▸ WHAT THE TASK ASKS: This exercise calls for all the entries that follow to be set down exactly, without their images.

▸ DATA RECORDS:
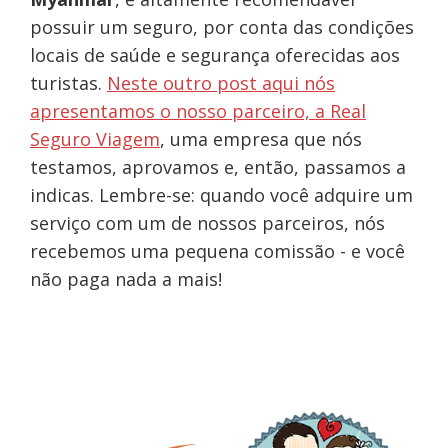
possuir um seguro, por conta das condições
locais de saúde e segurança oferecidas aos
turistas.
Neste outro post aqui nós
apresentamos o nosso parceiro, a Real
Seguro Viagem
, uma empresa que nós
testamos, aprovamos e, então, passamos a
indicas. Lembre-se: quando você adquire um
serviço com um de nossos parceiros, nós
recebemos uma pequena comissão - e você
não paga nada a mais!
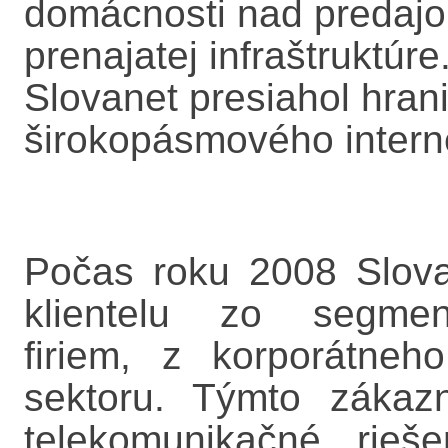
domácnosti nad predaj
prenajatej infraštruktúr
Slovanet presiahol hrani
širokopásmového intern
Počas roku 2008 Slova
klientelu zo segme
firiem, z korporátne
sektoru. Týmto zákaz
telekomunikačné rieš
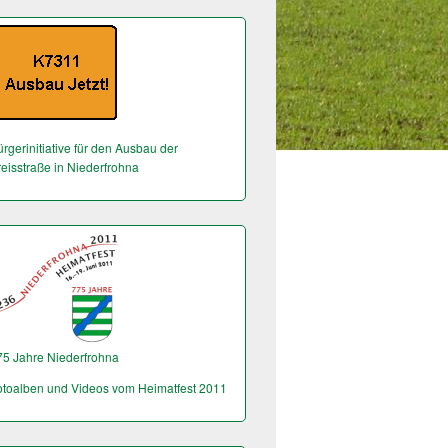
rgerinitiative für den Ausbau der
reisstraße in Niederfrohna
75 Jahre Niederfrohna
otoalben und Videos vom Heimatfest 2011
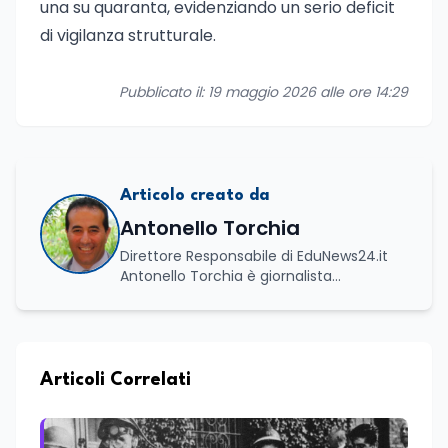
una su quaranta, evidenziando un serio deficit
di vigilanza strutturale.
Pubblicato il: 19 maggio 2026 alle ore 14:29
Articolo creato da
Antonello Torchia
Direttore Responsabile di EduNews24.it
Antonello Torchia è giornalista
professionista, politologo e geografo,
con un percorso formativo e
professionale di ampio respiro che
integra competenze in ambito
economico, geopolitico, comunicativo e
Articoli Correlati
territoriale. Vanta una solida formazione
accademica multidisciplinare: ha
conseguito la Laurea in Economia e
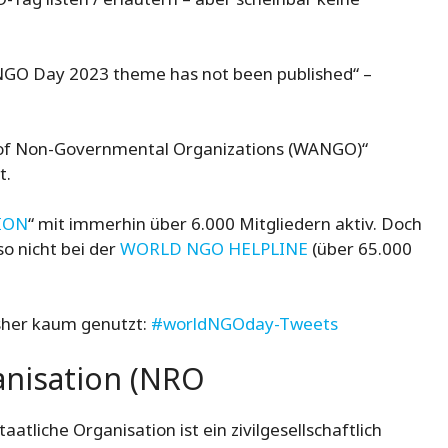
d NGO Day 2023 theme has not been published“ –
n of Non-Governmental Organizations (WANGO)“
t.
ION
“ mit immerhin über 6.000 Mitgliedern aktiv. Doch
o nicht bei der
WORLD NGO HELPLINE
(über 65.000
isher kaum genutzt:
#worldNGOday-Tweets
anisation (NRO
tliche Organisation ist ein zivilgesellschaftlich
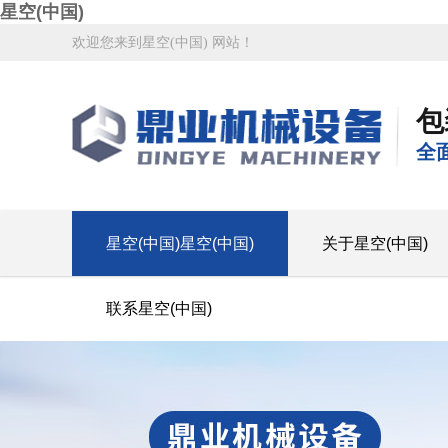
星空(中国)
欢迎您来到星空(中国) 网站！
包
全
星空(中国)星空(中国)
关于星空(中国)
联系星空(中国)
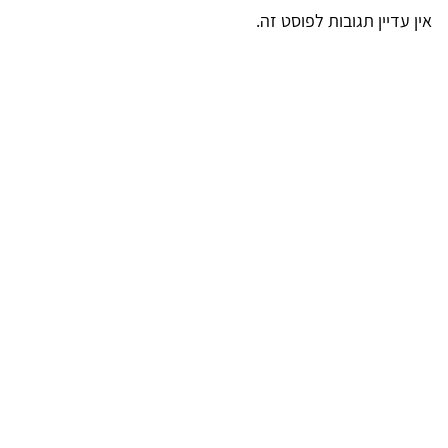
אין עדיין תגובות לפוסט זה.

▸ ANSWER AREA:
possuir um seguro, por conta das condições
locais de saúde e segurança oferecidas aos
turistas.
Neste outro post aqui nós
apresentamos o nosso parceiro, a Real
Seguro Viagem
, uma empresa que nós
testamos, aprovamos e, então, passamos a
indicas. Lembre-se: quando você adquire um
serviço com um de nossos parceiros, nós
recebemos uma pequena comissão - e você
não paga nada a mais!
domácnosti nad predaj
prenajatej infraštruktúr
Slovanet presiahol hrani
širokopásmového intern
Počas roku 2008 Slova
klientelu zo segme
firiem, z korporátne
sektoru. Týmto zákaz
telekomunikačné rieš
rgerinitiative für den Ausbau der
reisstraße in Niederfrohna
75 Jahre Niederfrohna
otoalben und Videos vom Heimatfest 2011
una su quaranta, evidenziando un serio deficit
di vigilanza strutturale.
Pubblicato il: 19 maggio 2026 alle ore 14:29
Articolo creato da
Antonello Torchia
Direttore Responsabile di EduNews24.it
Antonello Torchia è giornalista
professionista, politologo e geografo,
con un percorso formativo e
professionale di ampio respiro che
integra competenze in ambito
economico, geopolitico, comunicativo e
Articoli Correlati
territoriale. Vanta una solida formazione
accademica multidisciplinare: ha
conseguito la Laurea in Economia e
d NGO Day 2023 theme has not been published“ –
n of Non-Governmental Organizations (WANGO)“
t.
ION
“ mit immerhin über 6.000 Mitgliedern aktiv. Doch
o nicht bei der
WORLD NGO HELPLINE
(über 65.000
isher kaum genutzt:
#worldNGOday-Tweets
anisation (NRO
tliche Organisation ist ein zivilgesellschaftlich
星空(中国)
欢迎您来到星空(中国) 网站！
包
全
星空(中国)星空(中国)
关于星空(中国)
联系星空(中国)
אין עדיין תגובות לפוסט זה.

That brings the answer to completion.